Our own letter dated 08 August 2008 fully documents the issues constituting our client's latest grievance and states, in terms, the reasons why Miss Dolby resigned from the Council's employment on 30 July 2008 and the basis upon which any claim for constructive dismissal will be pursued.

In any event, with respect to the questions raised in your letter dated 20 August 2008 we do not consider it necessary for you to determine … whether a qualifying disclosure has been made under the provisions of the Public Interest Disclosure Act for you to deal with these grievances."

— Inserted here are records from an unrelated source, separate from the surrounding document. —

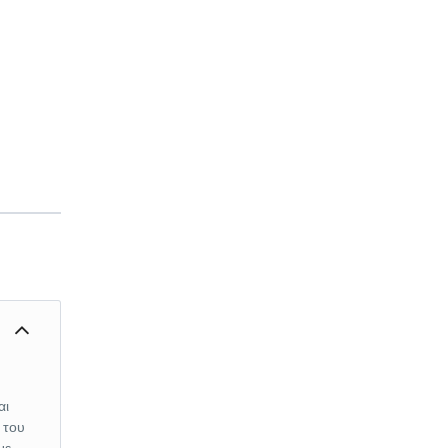
αι
 του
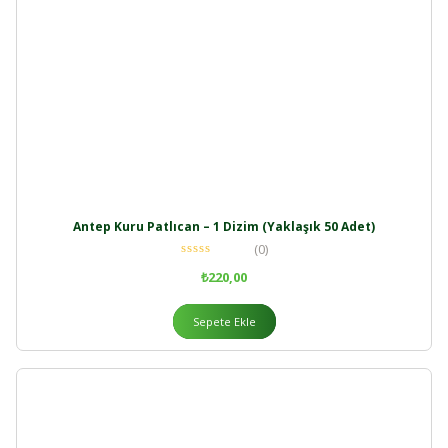
Antep Kuru Patlıcan – 1 Dizim (Yaklaşık 50 Adet)
(0)
₺
220,00
Sepete Ekle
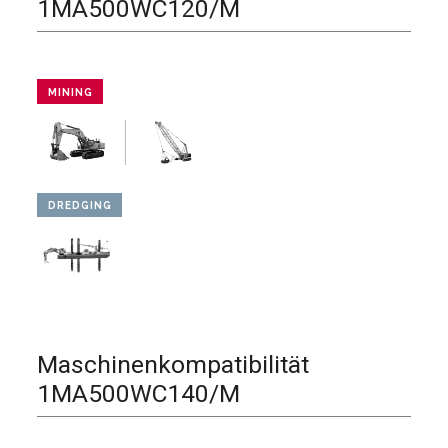
1MA500WC120/M
MINING
DREDGING
Maschinenkompatibilität
1MA500WC140/M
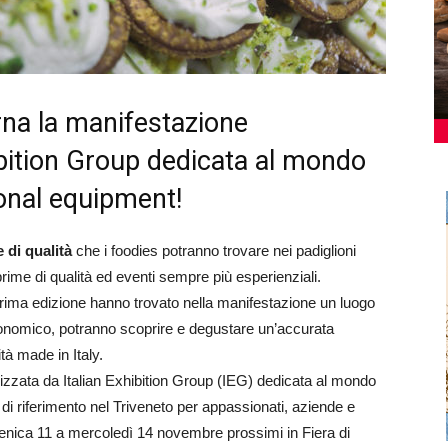
rna la manifestazione
bition Group dedicata al mondo
onal equipment!
 di qualità
che i foodies potranno trovare nei padiglioni
rime di qualità ed eventi sempre più esperienziali.
a prima edizione hanno trovato nella manifestazione un luogo
onomico, potranno scoprire e degustare un’accurata
tà made in Italy.
zata da Italian Exhibition Group (IEG) dedicata al mondo
i riferimento nel Triveneto per appassionati, aziende e
enica 11 a mercoledì 14 novembre prossimi in Fiera di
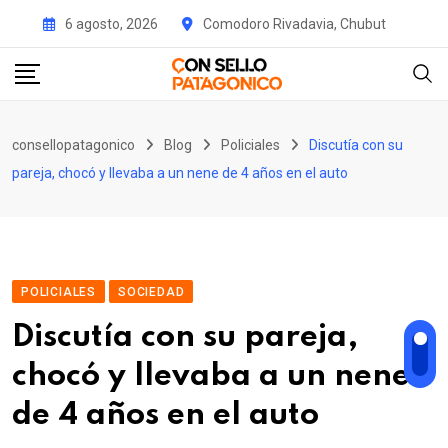
Skip
6 agosto, 2026
Comodoro Rivadavia, Chubut
to
content
consellopatagonico
Blog
Policiales
Discutía con su
pareja, chocó y llevaba a un nene de 4 años en el auto
POLICIALES
SOCIEDAD
Discutía con su pareja,
chocó y llevaba a un nene
de 4 años en el auto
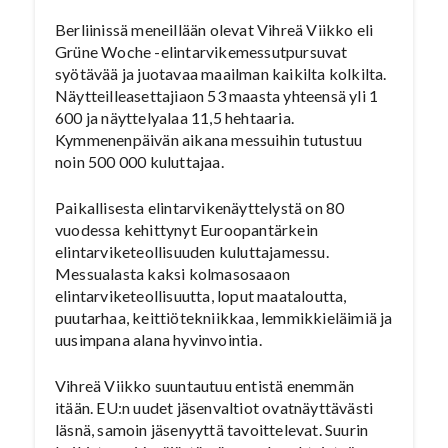
Berliinissä meneillään olevat Vihreä Viikko eli
Grüne Woche -elintarvikemessutpursuvat
syötävää ja juotavaa maailman kaikilta kolkilta.
Näytteilleasettajiaon 53 maasta yhteensä yli 1
600 ja näyttelyalaa 11,5 hehtaaria.
Kymmenenpäivän aikana messuihin tutustuu
noin 500 000 kuluttajaa.
Paikallisesta elintarvikenäyttelystä on 80
vuodessa kehittynyt Euroopantärkein
elintarviketeollisuuden kuluttajamessu.
Messualasta kaksi kolmasosaaon
elintarviketeollisuutta, loput maataloutta,
puutarhaa, keittiötekniikkaa, lemmikkieläimiä ja
uusimpana alana hyvinvointia.
Vihreä Viikko suuntautuu entistä enemmän
itään. EU:n uudet jäsenvaltiot ovatnäyttävästi
läsnä, samoin jäsenyyttä tavoittelevat. Suurin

  1. I do not consider these provide sufficient context to make it clear to the Respondent as to what was being said about PIDA. Given that there was nothing before the second grievance appeal on 8 May 2008, references to the Claimant's earlier letters of 12 November 2007 and 3 March 2008 do not assist. On their face, the two letters seek to reprise the Claimant's dissatisfaction with the treatment of her first grievance. By her second grievance she complains of the slowness of the process and the scope of it. Her first grievance does not raise a PIDA complaint and nor does the second. References to both of these grievances therefore cannot encompass the lodging of a grievance in respect of a PIDA complaint which was only made on 8 May 2008. By that date, both grievances had been determined against her. As a matter of construction, and in context, "her longstanding grievances" means the first grievance, decided on 3 March 2008. It cannot mean the second, lodged on that date, which was going through to a step 3 appeal, postponed by mutual agreement. If it does mean both grievances, neither contains a PIDA point. So the two letters which draw on the extant grievances cannot create a PIDA grievance. Grievance in the context of a formal solicitors' letter means the two lodged by the Claimant under the Respondent's policies and not a new point sought to be taken on appeal. It may be that the two formal grievances are of long standing, being the substantive complaint and the handling of it, but not the PIDA matter lodged only on 8 May 2008. The latest grievance in the second letter is the return to work problem; but if it is the longstanding grievances of the first letter, they are not based on PIDA.
  1. In those circumstances it is not necessary for me to determine the secondary position of the Respondent as to certain of the detriments which were allowed to proceed namely 9, 12, 15, 28, 31, 38. But if necessary for my decision, I would uphold in full the written submissions of Mr Bourne on each of these detriments. They as a matter of logic cannot proceed because of the chronology and of the outcomes of the various issues. Nor can they be rolled into one.
  1. I then turn to the constructive dismissal point. It will be recalled that the Claimant is going ahead with her "vanilla" ordinary constructive unfair dismissal case. The only way the Claimant may bring a PIDA claim is if she has raised this as part of an unfair dismissal grievance. Given that I have discounted the interlocking of the detriments up to the date of her resignation, the specific unfair dismissal claim must be determined by reference to the letters of the solicitors and their context. As a matter of law I hold that it is correct to view the ordinary and the automatic unfair dismissal separately since Parliament has separately constituted these two causes of complaint, albeit they are types of unfair dismissal. There are different remedies and a PIDA claim is akin to a discrimination claim. Neither of the solicitors' letters makes clear that the Claimant is resigning because of her PIDA complaint. This complaint suffers the same defect as the per-employment detriment case.
**Disposal**
  1. I would like to thank both counsel for their original and further submissions. I see no reason why the stay should not now be lifted and the Claimant's constructive unfair dismissal case be heard unless the parties can with the assistance perhaps of ACAS reach a conciliated solution to what was an old and very wide case and is now very much reduced. The appeal is allowed.